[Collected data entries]

——

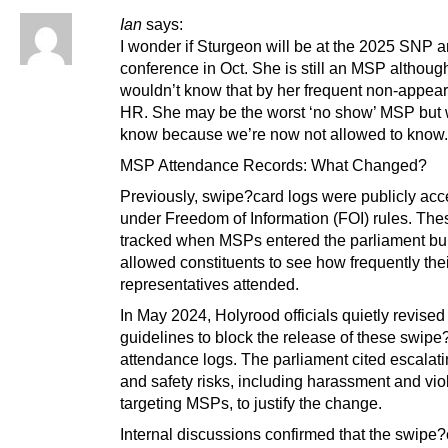
Ian
says:
I wonder if Sturgeon will be at the 2025 SNP 
conference in Oct. She is still an MSP althoug
wouldn’t know that by her frequent non-appea
HR. She may be the worst ‘no show’ MSP but 
know because we’re now not allowed to know.
MSP Attendance Records: What Changed?
Previously, swipe?card logs were publicly acc
under Freedom of Information (FOI) rules. The
tracked when MSPs entered the parliament bu
allowed constituents to see how frequently the
representatives attended.
In May 2024, Holyrood officials quietly revised
guidelines to block the release of these swipe
attendance logs. The parliament cited escalati
and safety risks, including harassment and vi
targeting MSPs, to justify the change.
Internal discussions confirmed that the swipe?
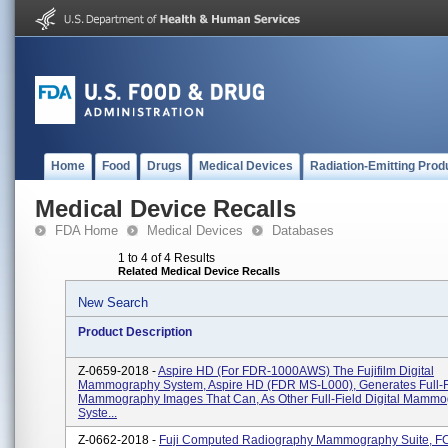
Home
Food
Drugs
Medical Devices
Radiation-Emitting Prod
Medical Device Recalls
FDA Home
Medical Devices
Databases
1 to 4 of 4 Results
Related Medical Device Recalls
New Search
Product Description
Z-0659-2018 -
Aspire HD (for FDR-1000AWS) The Fujifilm Digital
Mammography System, Aspire HD (FDR MS-L000), Generates Full-Fi
Mammography Images That Can, As Other Full-Field Digital Mamm
Syste...
Z-0662-2018 -
Fuji Computed Radiography Mammography Suite, F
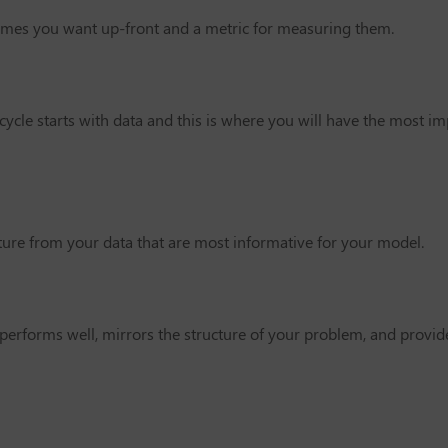
comes you want up-front and a metric for measuring them.
ycle starts with data and this is where you will have the most im
cture from your data that are most informative for your model.
performs well, mirrors the structure of your problem, and provide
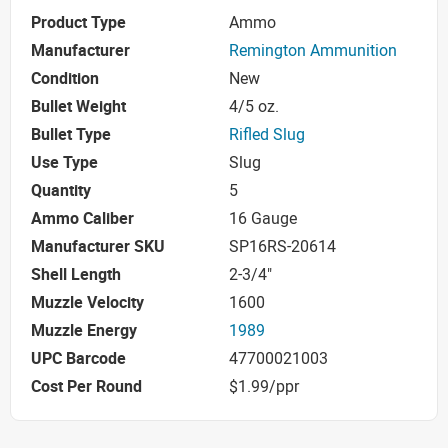
Product Type
Ammo
Manufacturer
Remington Ammunition
Condition
New
Bullet Weight
4/5 oz.
Bullet Type
Rifled Slug
Use Type
Slug
Quantity
5
Ammo Caliber
16 Gauge
Manufacturer SKU
SP16RS-20614
Shell Length
2-3/4"
Muzzle Velocity
1600
Muzzle Energy
1989
UPC Barcode
47700021003
Cost Per Round
$1.99/ppr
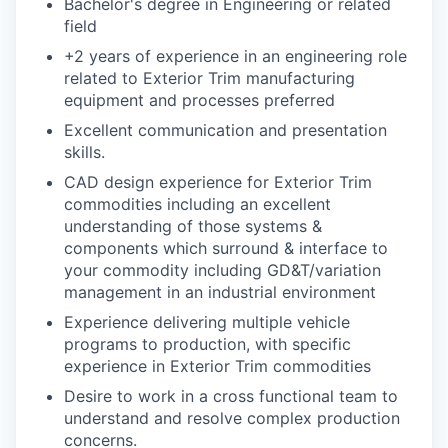
Bachelor's degree in Engineering or related
field
+2 years of experience in an engineering role
related to Exterior Trim manufacturing
equipment and processes preferred
Excellent communication and presentation
skills.
CAD design experience for Exterior Trim
commodities including an excellent
understanding of those systems &
components which surround & interface to
your
commodity including GD&T/variation
management in an industrial environment
Experience delivering multiple vehicle
programs to production, with specific
experience
in Exterior Trim commodities
Desire to work in a cross functional team to
understand and resolve complex production
concerns.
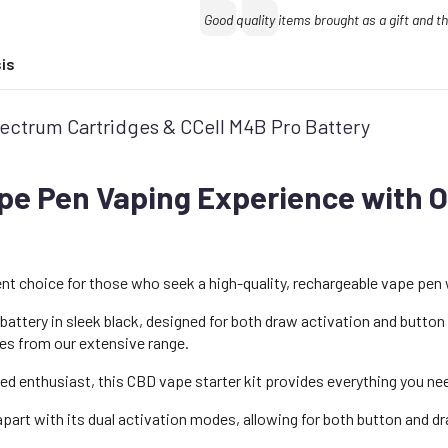
quantity
Text:
Good quality items brought as a gift and 
is
Spectrum Cartridges & CCell M4B Pro Battery
pe Pen Vaping Experience with O
ent choice for those who seek a high-quality, rechargeable vape pen 
battery in sleek black, designed for both draw activation and button
ges from our extensive range.
ed enthusiast, this CBD vape starter kit provides everything you ne
part with its dual activation modes, allowing for both button and d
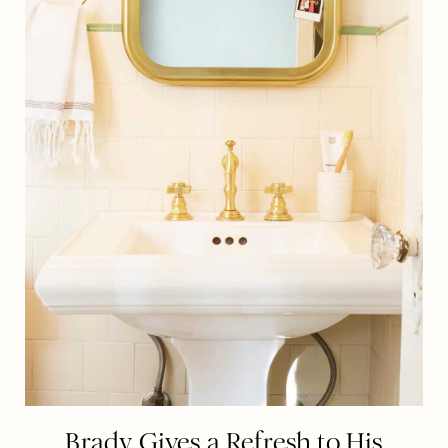
Brady Gives a Refresh to His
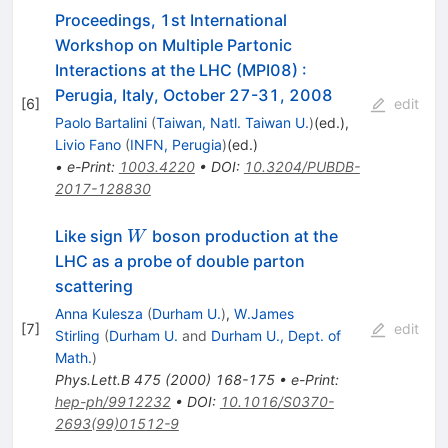
Proceedings, 1st International
Workshop on Multiple Partonic
Interactions at the LHC (MPI08)
:
Perugia, Italy, October 27-31, 2008
[
6
]
edit
Paolo Bartalini
(
Taiwan, Natl. Taiwan U.
)
(ed.)
,
Livio Fano
(
INFN, Perugia
)
(ed.)
•
e-Print
:
1003.4220
•
DOI
:
10.3204/PUBDB-
2017-128830
W
Like sign
boson production at the
W
LHC as a probe of double parton
scattering
Anna Kulesza
(
Durham U.
)
,
W.James
[
7
]
edit
Stirling
(
Durham U.
and
Durham U., Dept. of
Math.
)
Phys.Lett.B
475
(
2000
)
168-175
•
e-Print
:
hep-ph/9912232
•
DOI
:
10.1016/S0370-
2693(99)01512-9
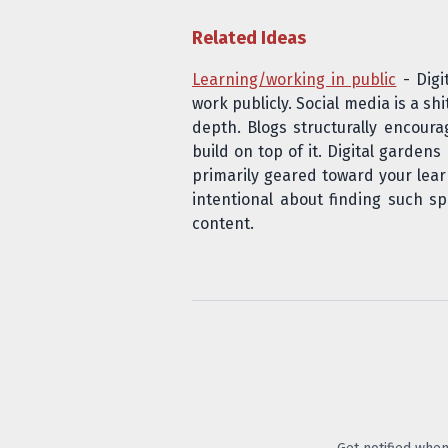
Related Ideas
Learning/working in public
- Digi
work publicly. Social media is a sh
depth. Blogs structurally encour
build on top of it. Digital garden
primarily geared toward your lear
intentional about finding such s
content.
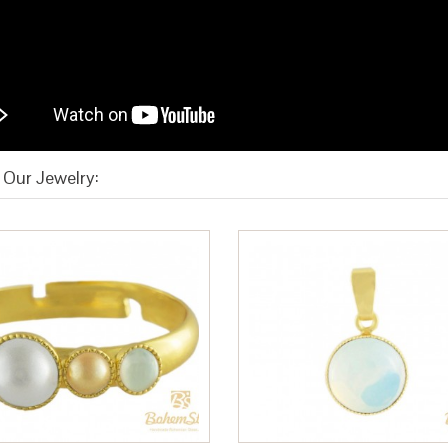
Our Jewelry:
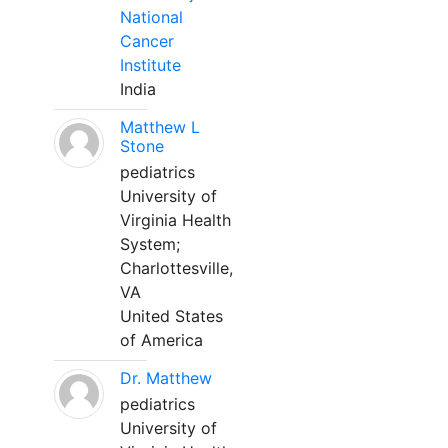
National
Cancer
Institute
India
Matthew L
Stone
pediatrics
University of
Virginia Health
System;
Charlottesville,
VA
United States
of America
Dr. Matthew
pediatrics
University of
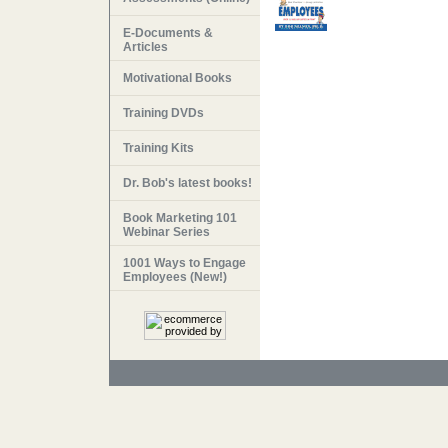
E-Documents &
Articles
Motivational Books
Training DVDs
Training Kits
Dr. Bob's latest books!
Book Marketing 101
Webinar Series
1001 Ways to Engage
Employees (New!)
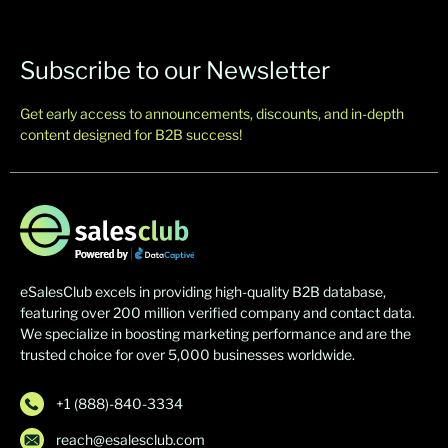
Subscribe to our Newsletter
Get early access to announcements, discounts, and in-depth
content designed for B2B success!
eSalesClub excels in providing high-quality B2B database,
featuring over 200 million verified company and contact data.
We specialize in boosting marketing performance and are the
trusted choice for over 5,000 businesses worldwide.
+1 (888)-840-3334
reach@esalesclub.com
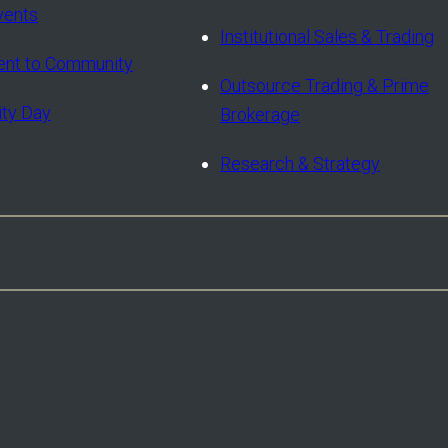
vents
Institutional Sales & Trading
nt to Community
Outsource Trading & Prime
ity Day
Brokerage
Research & Strategy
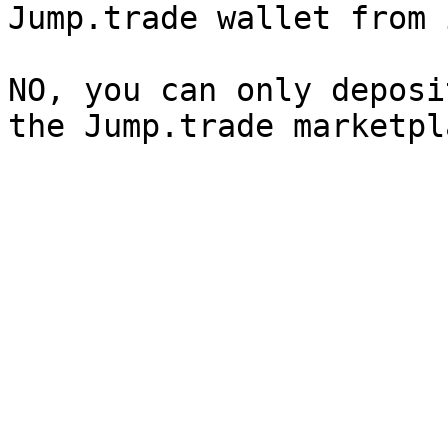
Jump.trade wallet from 
NO, you can only deposi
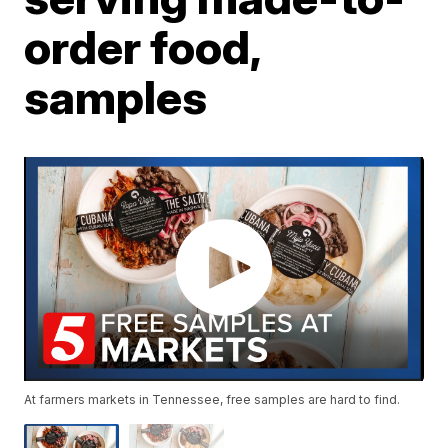
order food,
samples
At farmers markets in Tennessee, free samples are hard to find.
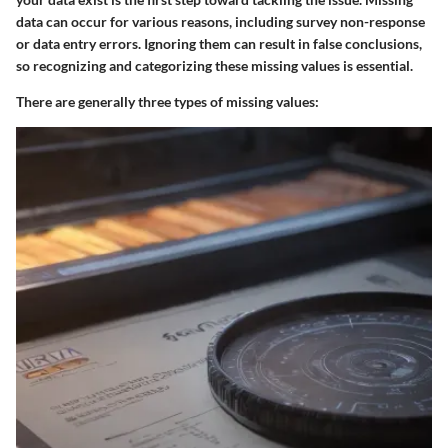
data can occur for various reasons, including survey non-response
or data entry errors. Ignoring them can result in false conclusions,
so recognizing and categorizing these missing values is essential.
There are generally three types of missing values:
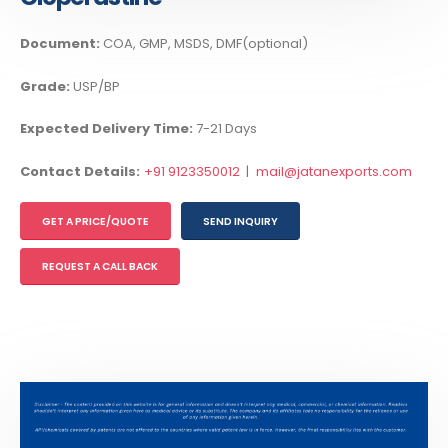
Document:
COA, GMP, MSDS, DMF(optional)
Grade:
USP/BP
Expected Delivery Time:
7-21 Days
Contact Details:
+91 9123350012
|
mail@jatanexports.com
GET A PRICE/QUOTE
SEND INQUIRY
REQUEST A CALL BACK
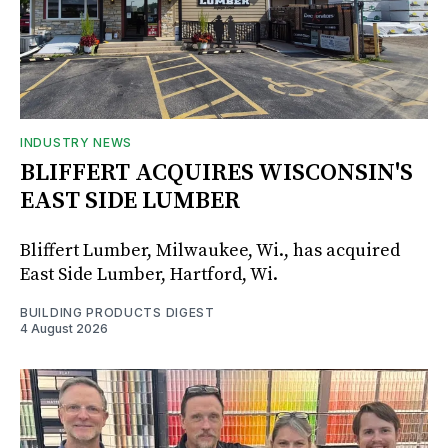
INDUSTRY NEWS
BLIFFERT ACQUIRES WISCONSIN'S
EAST SIDE LUMBER
Bliffert Lumber, Milwaukee, Wi., has acquired
East Side Lumber, Hartford, Wi.
BUILDING PRODUCTS DIGEST
4 August 2026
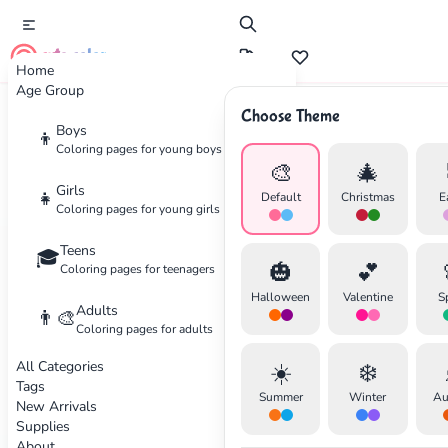
cute color
Home
Age Group
Choose Theme
Boys
👦
Wellness
Coloring pages for young boys
🎨
🎄
The Art of Mindful Coloring
Girls
👧
Default
Christmas
E
Coloring pages for young girls
Discover how coloring can become a powerful
Teens
🎓
🎃
💕
tool for relaxation and stress relief. Learn
Coloring pages for teenagers
techniques to fully immerse yourself in the
Halloween
Valentine
S
Adults
👨‍🎨
creative process.
Coloring pages for adults
✕
All Categories
☀️
❄️
By Sarah Wilson
•
December 10, 2025
Tags
Summer
Winter
Au
New Arrivals
Supplies
About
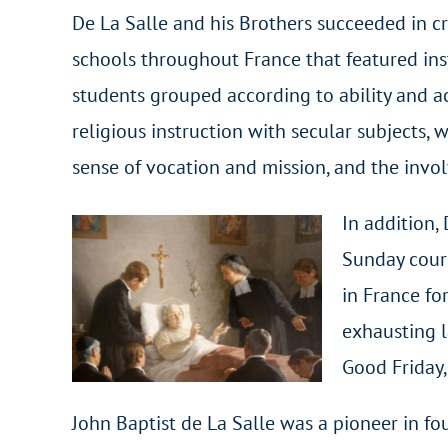
De La Salle and his Brothers succeeded in cr
schools throughout France that featured inst
students grouped according to ability and a
religious instruction with secular subjects, 
sense of vocation and mission, and the invo
In addition,
Sunday cours
in France fo
exhausting l
Good Friday,
John Baptist de La Salle was a pioneer in fo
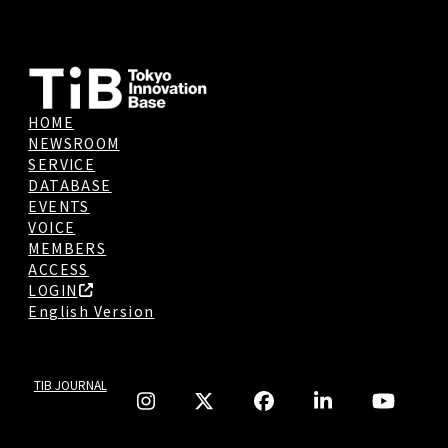
HOME
NEWSROOM
SERVICE
DATABASE
EVENTS
VOICE
MEMBERS
ACCESS
LOGIN
English Version
TIB JOURNAL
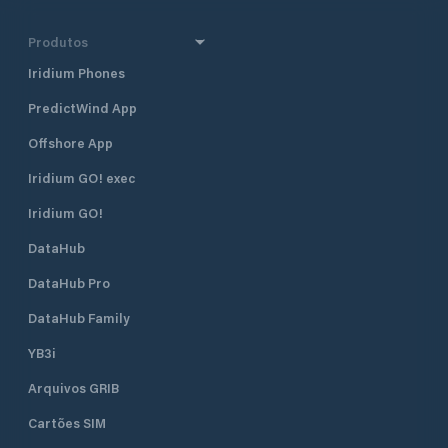
Produtos
Iridium Phones
PredictWind App
Offshore App
Iridium GO! exec
Iridium GO!
DataHub
DataHub Pro
DataHub Family
YB3i
Arquivos GRIB
Cartões SIM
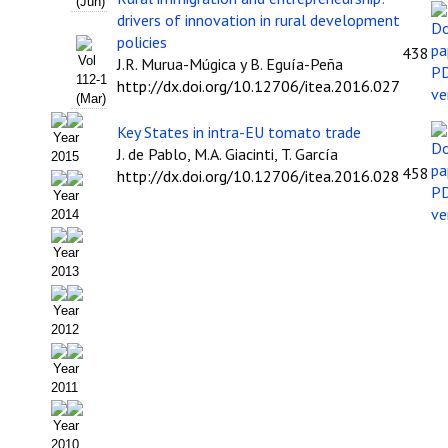
Buscador de Comunicaciones
(Jun)
drivers of innovation in rural development
policies
Buscador de Comunicaciones
438
Vol
J.R. Murua-Múgica y B. Eguía-Peña
112-1
http://dx.doi.org/10.12706/itea.2016.027
CONTACTO
(Mar)
Key States in intra-EU tomato trade
BUSCADOR
Year
J. de Pablo, M.A. Giacinti, T. García
2015
458
http://dx.doi.org/10.12706/itea.2016.028
Year
2014
Year
2013
Year
2012
Year
2011
Year
2010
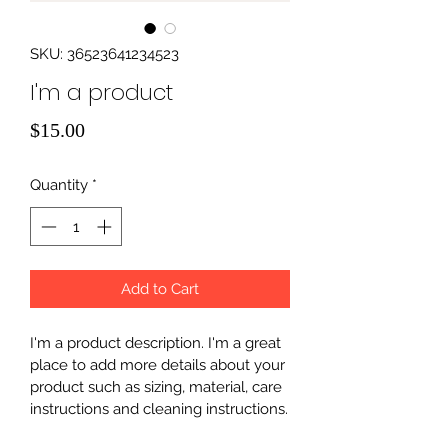
SKU: 36523641234523
I'm a product
Price
$15.00
Quantity
*
Add to Cart
I'm a product description. I'm a great 
place to add more details about your 
product such as sizing, material, care 
instructions and cleaning instructions.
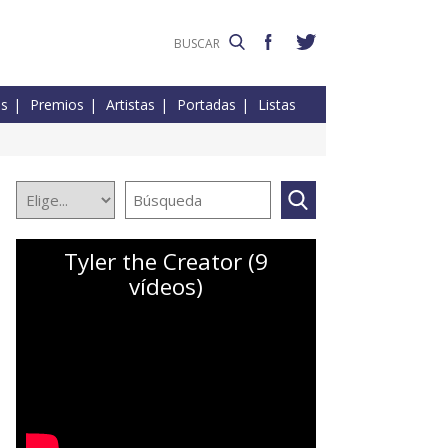
es
Premios
Artistas
Portadas
Listas
Tyler the Creator (9
vídeos)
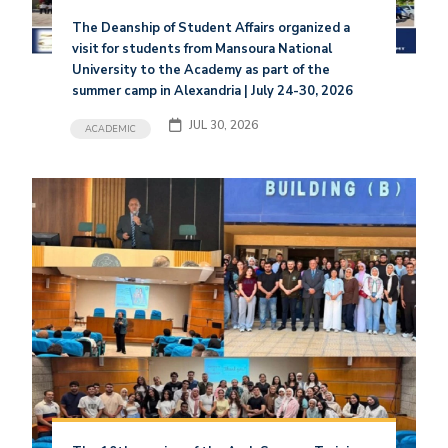
The Deanship of Student Affairs organized a
visit for students from Mansoura National
University to the Academy as part of the
summer camp in Alexandria | July 24-30, 2026
JUL 30, 2026
ACADEMIC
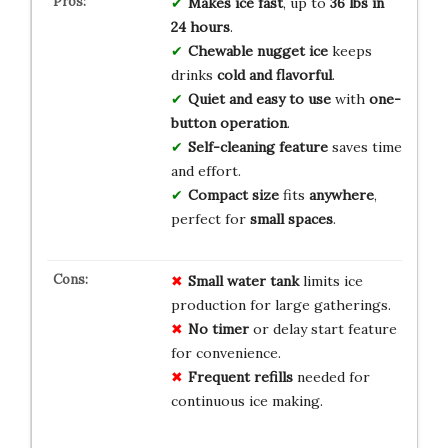
Makes ice fast
, up to
36 lbs in
24 hours
.
Chewable nugget ice
keeps
drinks
cold and flavorful
.
Quiet and easy to use
with
one-
button operation
.
Self-cleaning feature
saves time
and effort.
Compact size
fits
anywhere
,
perfect for
small spaces
.
Small water tank
limits ice
production for large gatherings.
No timer
or delay start feature
for convenience.
Frequent refills
needed for
continuous ice making.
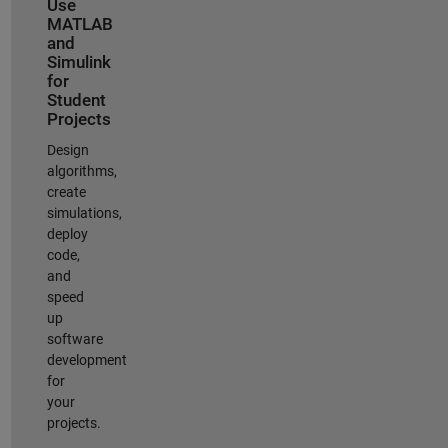
Use
MATLAB
and
Simulink
for
Student
Projects
Design
algorithms,
create
simulations,
deploy
code,
and
speed
up
software
development
for
your
projects.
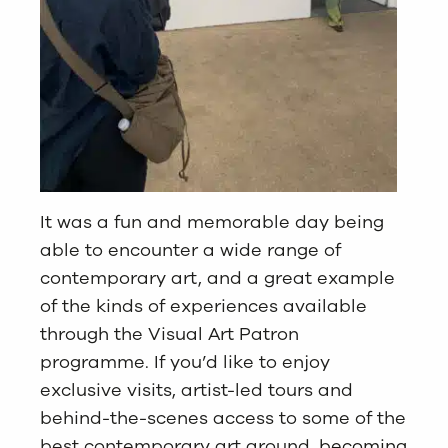
It was a fun and memorable day being
able to encounter a wide range of
contemporary art, and a great example
of the kinds of experiences available
through the Visual Art Patron
programme. If you’d like to enjoy
exclusive visits, artist-led tours and
behind-the-scenes access to some of the
best contemporary art around,
becoming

——

WORK REQUEST
From the first line of the records through the line with "know because we’re now not allowed to know.", reproduce each line exactly and leave the pictures out.

RESPONSE BELOW
Ian
says:
I wonder if Sturgeon will be at the 2025 SNP 
conference in Oct. She is still an MSP althoug
wouldn’t know that by her frequent non-appea
HR. She may be the worst ‘no show’ MSP but 
know because we’re now not allowed to know.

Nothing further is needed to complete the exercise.